How to Get the Perfect Crimp Using The Right Crimping Technique

Jean Cox

Jean (Campbell) Cox, Beadwork editor, 1998-2005

I’m one of those folks who often do things by the seat of their pants, but learning how to use crimping pliers isn’t one of them. I just assume I can barrel through anything and get it right the first time. I rarely do, of course! For instance, I was just out for a night on the town with a friend, and we passed a dance hall. It was Milonga night, an Argentinian tango-type dance with a very specific beat.

We looked at each other and said, “Yes! Let’s do it! It doesn’t look hard!” But when we got out on the dance floor, we realized there was no amount of liquid courage that could make us look good dancing this very specific dance when we didn’t have a clue about how to do it. Some things you just can’t fake. Some things you need lessons in order to master them.

I tried to just wing it when I learned how to crimp my strung designs, too. I figured, “Yeah! Just string this thingamabobby here, pass it back through the whatsit there, and squish it with this gizmo over here.” My blind ambition made my beautifully strung pieces look horrible, with pointy flat squares of metal at the ends that would snag clothing and scratch at skin. I learned quite quickly that crimping, like the Milonga, is a definite art. Something to be learned carefully and with instruction.

I learned how to crimp properly several years ago when I helped launch Jewelry Stringing magazine. It’s a really basic technique, so I’m always surprised when I run across a beader who isn’t familiar with it. Again, it just needs to be taught! So I thought I’d revisit good old crimping today, giving you all a quick lesson on the fine art of how to use crimping pliers. It can be done in seven easy steps.

How to Use Crimping Pliers

1. Begin your strand of beads with a crimp tube.

How to use crimping pliers to get the perfect crimp!

2. Pass through the clasp or connector.

How to use crimping pliers to get the perfect crimp!

3. Pass back through the crimp tube and, if possible, a few beads on the strand.

How to use crimping pliers to get the perfect crimp!

4. Snug the crimp tube and beads close to the closure.

How to use crimping pliers to get the perfect crimp!

5. Spread the two wires so they lie along each side of the tube. Use the first notch on the crimping pliers (round on one jaw, dipped on the other) to squeeze the crimp tube shut, making sure there’s one wire on each side of the crimp.

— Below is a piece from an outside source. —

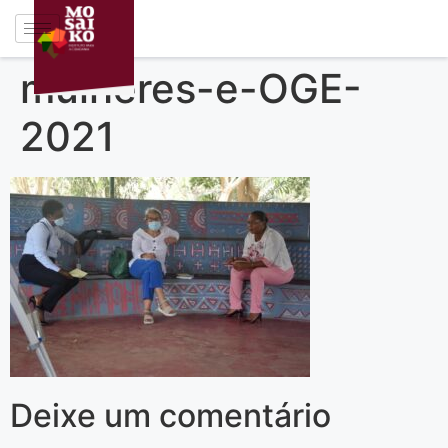
mulheres-e-OGE-
2021
Deixe um comentário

How to use crimping pliers to get the perfect crimp!

6. Use the second notch on the crimping pliers (rounded on both jaws) to shape the tube into a tight round. Make gentle squeezes around the tube for a perfect cylinder.

How to use crimping pliers to get the perfect crimp!

7. Trim the tail wire close to the beads.

How to use crimping pliers to get the perfect crimp!

Pretty easy, eh? It’s the technique you need to know to create strong, beautiful pieces of jewelry like those in the Fast and Fabulous section of Beadwork magazine!

More Resources to Help You Perfect Your Skills

For more tips and tricks on stringing fundamentals, check out these posts by Debbie Blair:
How to Get Started Stringing Jewelry—The Right Tools

Jewelry Trends: The Top Classic and Modern Jewelry Styles and How to Make Them

Happy beading!

Excerpted from Getting Started Stringing Beads by Jean Campbell, available in the Interweave Store.

post updated October 2017

Find more tips and tricks at the Interweave Store.


  1. Kristina M at 6:34 pm October 26, 2017

    Thanks for the tip! I’m self taught so only had the instructions on the back of the pliers package to tell me how to use the tool. I haven’t paid close attention to how I place the wires but will do so now.

  2. leslie at 3:16 pm January 3, 2018

    Your article was very simple to follow. I do know the proper technique of crimping, however still will get wire slippage sometimes which is frustrating.
    It is very hard to separate the wires of the opposite end.
    Sometimes I wonder if my squeeze is not strong enough.